Altro pippone riflessivo, destinato già dalle prime righe a mostrare il suo carattere di tema dall’ interesse ristretto, però oggi va così e come al solito chi vuole leggere legge e chi no, no.
Personalmente non mi ritengo un maniaco della qualità in particolare (parlo della qualità degli oggetti, ovviamente, le persone fanno storia a parte). Per la maggior parte delle cose di uso comune punto più che altro alla funzionalità e alla soddisfazione dello specifico bisogno nell’ immediato.
Anche perchè, come da titolo, la qualità è morta. Inutile cercarla, se va bene se ne trova qualche fantasma qua e là, ma giusto l’ ombra.
La “massificazione” delle cose, la loro produzione intensiva in serie, se da un lato ha dato a tutti (o quasi) la possibilità di possedere ed utilizzare oggetti che prima erano appannaggio di pochi (e ciò è bene), dall’ altro ha portato ad un decadimento generale della loro qualità.
E non è nemmeno una questione di prezzo, sia chiaro. Anche la roba che oggi costa un occhio, al 90% è pura merda. Magari decorata con foglia d’ oro, ma sempre merda.
Esempi ? Ma si, esempi:
Esempio automobilistico (alto livello). Prendete una berlina Jaguar XJ prodotta negli anni ’70. Costava un accidente ed era qualità pura: acciaio vero, pelle vera, radica vera, montata praticamente a mano. Ora prendetene una costruita dal 2000 in poi: costa un accidente anche lei ma è un’ accozzaglia assemblata di robaccia che vi farà presto pentire dell’ acquisto.
Esempio automobilistico 2 (basso livello). Prendete una Fiat 500 F o L da metà anni ’60 a metà ’70. Economica, prodotta in serie, spartana quanto vogliamo, ma “di qualità”. Non per niente a distanza di 50 anni ancora camminano. Prendete ora la sua omonima attuale: costa troppo, è piena di cose inutili che si rompono e dopo un anno comincia a scricchiolare e a perdere pezzi di plastica in giro. Non credo che fra 50 anni ne vedremo molte in giro, no.
Esempio televisivo. Prendete uno dei primi televisori LCD, magari un Sony, prodotto in Giappone. Grandezza sotto i 40 pollici (perchè già era un lusso così, più grande diventava proibitivo). Aveva forse qualcosa da invidiare ad un modello attuale, magari anche grande il doppio ma assemblato in Cina con componenti malesi (o in Malesia con componenti cinesi) ? No, anzi. Un 32″ Sony di prima del 2000 mi è durato più di 15 anni, non ha mai perso un colpo e per spostarlo bisognava essere in due per quanto pesava. Un suo omologo del 2018 è tutto un rumoraccio di plastiche scadenti, scalda come un forno e perde colpi già dal secondo anno di vita.

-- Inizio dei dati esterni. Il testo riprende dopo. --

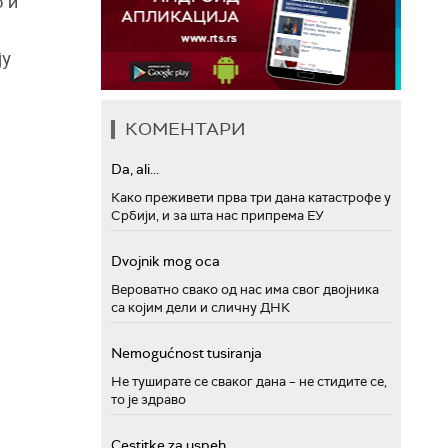
о и
ју
КОМЕНТАРИ
Da, ali...
Како преживети прва три дана катастрофе у
Србији, и за шта нас припрема ЕУ
Dvojnik mog oca
Вероватно свако од нас има свог двојника
са којим дели и сличну ДНК
Nemogućnost tusiranja
Не туширате се сваког дана – не стидите се,
то је здраво
Cestitke za uspeh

Esempio bevereccio. Chi conosce la birra “Ichnusa” ? Io l’ ho scoperta tanti anni fa in Sardegna (si trovava solo lì, oppure a Civitavecchia – per ovvi motivi – oppure in qualche alimentari di proprietà di gente sarda). Ora, sarà suggestione, ma da quando la Heineken (già proprietaria del marchio dal 1986) ha cominciato a spingerne la produzione intensiva tirandola fuori dalla “nicchia” che occupava egregiamente, quella birra non è più la stessa.
Esempio audiofilo. C’è bisogno che mi metta a fare la differenza fra l’ ascolto di un vinile o di un CD attraverso un amplificatore valvolare anni ’80 ed un paio di casse Infinity e l’ ascolto dello stesso album in formato “elettronico” tramite un sistema digitale moderno ? No, non serve.
E allora, direte, è la solita geremiade per dire che non ci sono più le belle cose di una volta ? E’ la solita nostalgia di un quasi-vecchio brontolone che si rotola nel rimpianto di ciò che fu e che non è più ? Il solito “si stava meglio quando si stava peggio” ? Il solito “avevamo di meno ma era tutto più bello” ?
No, cioè non del tutto. In parte un po’ si (ma è fisiologico), però fondamentalmente è solo una presa d’ atto, non necessariamente lamentosa: devo essere sincero, la massificazione mi ha fatto comodo per tante cose… potermi permettere oggetti e comodità che prima erano solo per pochi eletti non è che mi abbia disturbato. Però bisogna essere consapevoli: questa cosa si paga, e si paga in termini di qualità. Non lamentiamoci quindi per la sua mancanza: è anche colpa nostra e dei nostri (forse troppi) desideri se non c’è più.